Fixed and ARM rates are up slightly this week on mortgage bond weakness. Factory orders came in stronger than expected today, and bonds took this as a subtle sign that the Fed may only cut 25 basis points instead of 50. They’ve already cut 175 basis points in the past 4 months, and it typically takes at least six months for Fed rate adjustments to reflect in economic data. My bet is that they still cut 50 basis points, since the Fed’s mission right now is to “reduce tensions in bank lending,” as Fed chairman Ben Bernanke very explicitly told the House Budget Committee 10 days ago. To me, this clear short- to medium-term Fed mission proves all the noise about the Fed being a slave to daily market movement is misguided. This week we also have GDP, the Fed’s favorite inflation measure (personal consumption expenditures), and the jobs and wage growth report Friday. The week has been somewhat quiet but the volatility is about to come back with a force.
For locks I have this week, I am locking ahead of all the data because rates are very good right now and will swing wildly in the coming days. Also, for all purchase clients up to $1m purchase price, I have been talking about loan strategies that enable them to capture the forthcoming conforming loan limit hikes – which will re-set for one year to somewhere between $625k and $729k. If this is the case it changes things for people buying right now. There are ways for buyers in this purchase price range to capture conforming 30yr rates (instead of jumbo 30fixed or settling for an ARM to get a lower rate). Even if they’re buying now, I am talking to people about free or deeply discounted refis when the conforming loan limits change.
You’ll note that I am sending only commentary this week. I will resume sending rates next Monday. Please call for rate quotes.

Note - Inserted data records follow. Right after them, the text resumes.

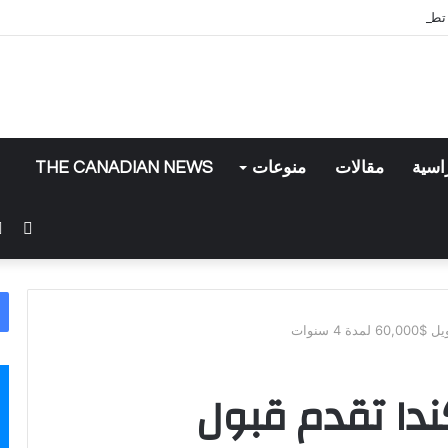
 تطبيق إنستغرام
اسية
مقالات
منوعات
THE CANADIAN NEWS
فيس
4 سنوات
دا تقدم قبول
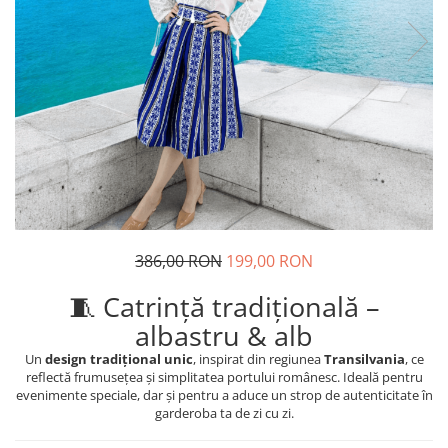
Geci
Jucarii
Tricouri
Treninguri
Ii traditionale
Rochii traditionale
Rochii Elegante
Costume populare
Fote & Catrinte
Incaltaminte
386,00 RON
199,00 RON
🧵 Catrință tradițională –
albastru & alb
Un
design tradițional unic
, inspirat din regiunea
Transilvania
, ce
reflectă frumusețea și simplitatea portului românesc. Ideală pentru
evenimente speciale, dar și pentru a aduce un strop de autenticitate în
garderoba ta de zi cu zi.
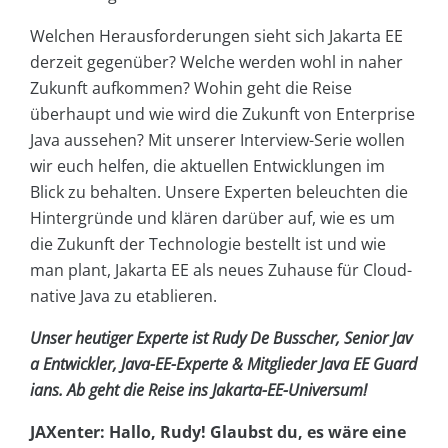
Welchen Herausforderungen sieht sich Jakarta EE
derzeit gegenüber? Welche werden wohl in naher
Zukunft aufkommen? Wohin geht die Reise
überhaupt und wie wird die Zukunft von Enterprise
Java aussehen? Mit unserer Interview-Serie wollen
wir euch helfen, die aktuellen Entwicklungen im
Blick zu behalten. Unsere Experten beleuchten die
Hintergründe und klären darüber auf, wie es um
die Zukunft der Technologie bestellt ist und wie
man plant, Jakarta EE als neues Zuhause für Cloud-
native Java zu etablieren.
Unser heutiger Experte ist Rudy De Busscher, Senior Jav
a Entwickler, Java-EE-Experte & Mitglieder Java EE Guard
ians. Ab geht die Reise ins Jakarta-EE-Universum!
JAXenter: Hallo, Rudy! Glaubst du, es wäre eine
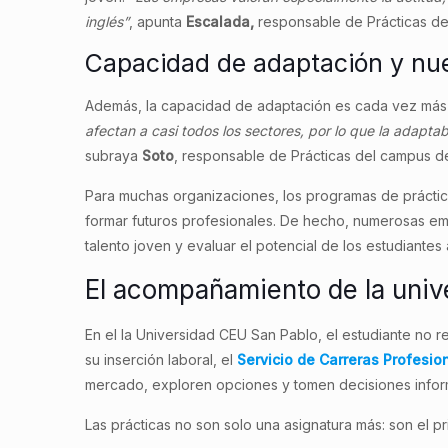
inglés”
, apunta
Escalada,
responsable de Prácticas d
Capacidad de adaptación y nu
Además, la capacidad de adaptación es cada vez más
afectan a casi todos los sectores, por lo que la adapt
subraya
Soto
, responsable de Prácticas del campus d
Para muchas organizaciones, los programas de práctic
formar futuros profesionales. De hecho, numerosas emp
talento joven y evaluar el potencial de los estudiantes
El acompañamiento de la unive
En el la Universidad CEU San Pablo, el estudiante no 
su inserción laboral, el
Servicio de Carreras Profesio
mercado, exploren opciones y tomen decisiones infor
Las prácticas no son solo una asignatura más: son el pr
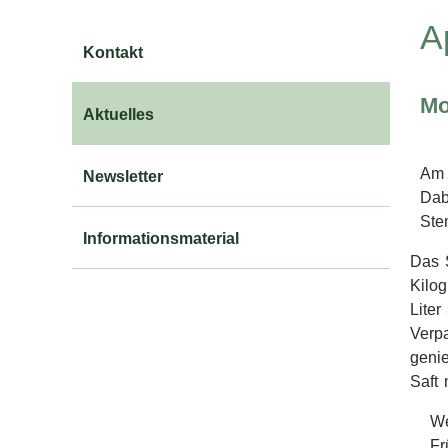
A
Kontakt
Mo
Aktuelles
Am 
Newsletter
Dab
Ste
Informationsmaterial
Das 
Kilo
Liter
Verpa
genie
Saft 
We
Fr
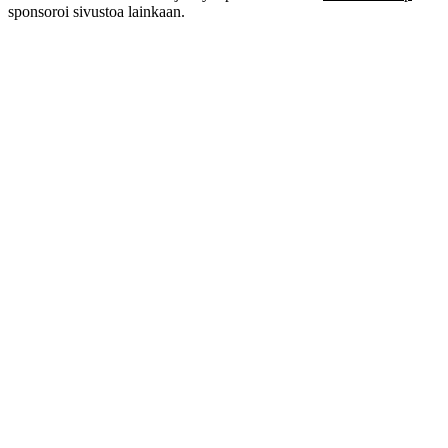
sponsoroi sivustoa lainkaan.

And as a quick post-script: Even if we go down to 3% Fed Funds Rate this week, and even if we go to 2% Fed Funds, don’t expect this to stay for long. Greenspan keeping rates too low for too long got us into the housing mess we’re in now. Bernanke won’t make the same mistake. At this stage, a move like that would further erode the dollar and eventually cause inflation on top of a weakening economy.